• [SUPPLIED INFORMATION]:
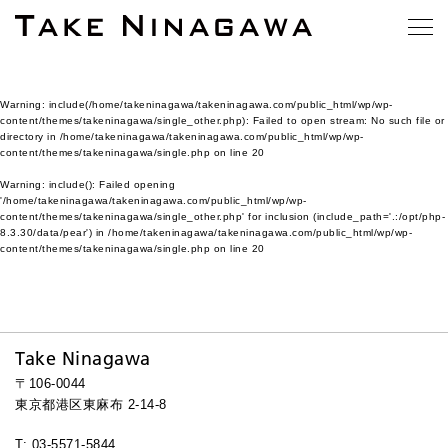
Warning
: include(/home/takeninagawa/takeninagawa.com/public_html/wp/wp-
content/themes/takeninagawa/single_other.php): Failed to open stream: No such file or
directory in
/home/takeninagawa/takeninagawa.com/public_html/wp/wp-
content/themes/takeninagawa/single.php
on line
20
Warning
: include(): Failed opening
'/home/takeninagawa/takeninagawa.com/public_html/wp/wp-
content/themes/takeninagawa/single_other.php' for inclusion (include_path='.:/opt/php-
8.3.30/data/pear') in
/home/takeninagawa/takeninagawa.com/public_html/wp/wp-
content/themes/takeninagawa/single.php
on line
20
Take Ninagawa
〒106-0044
東京都港区東麻布 2-14-8
T: 03-5571-5844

• [YOUR INSTRUCTIONS]: Reproduce all of the records above exactly, but exclude the pictures.

• [EXERCISE OUTPUT]:
Warning
: include(/home/takeninagawa/takeninagawa.com/public_html/wp/wp-
content/themes/takeninagawa/single_other.php): Failed to open stream: No such file or
directory in
/home/takeninagawa/takeninagawa.com/public_html/wp/wp-
content/themes/takeninagawa/single.php
on line
20
Warning
: include(): Failed opening
'/home/takeninagawa/takeninagawa.com/public_html/wp/wp-
content/themes/takeninagawa/single_other.php' for inclusion (include_path='.:/opt/php-
8.3.30/data/pear') in
/home/takeninagawa/takeninagawa.com/public_html/wp/wp-
content/themes/takeninagawa/single.php
on line
20
Take Ninagawa
〒106-0044
東京都港区東麻布 2-14-8
T: 03-5571-5844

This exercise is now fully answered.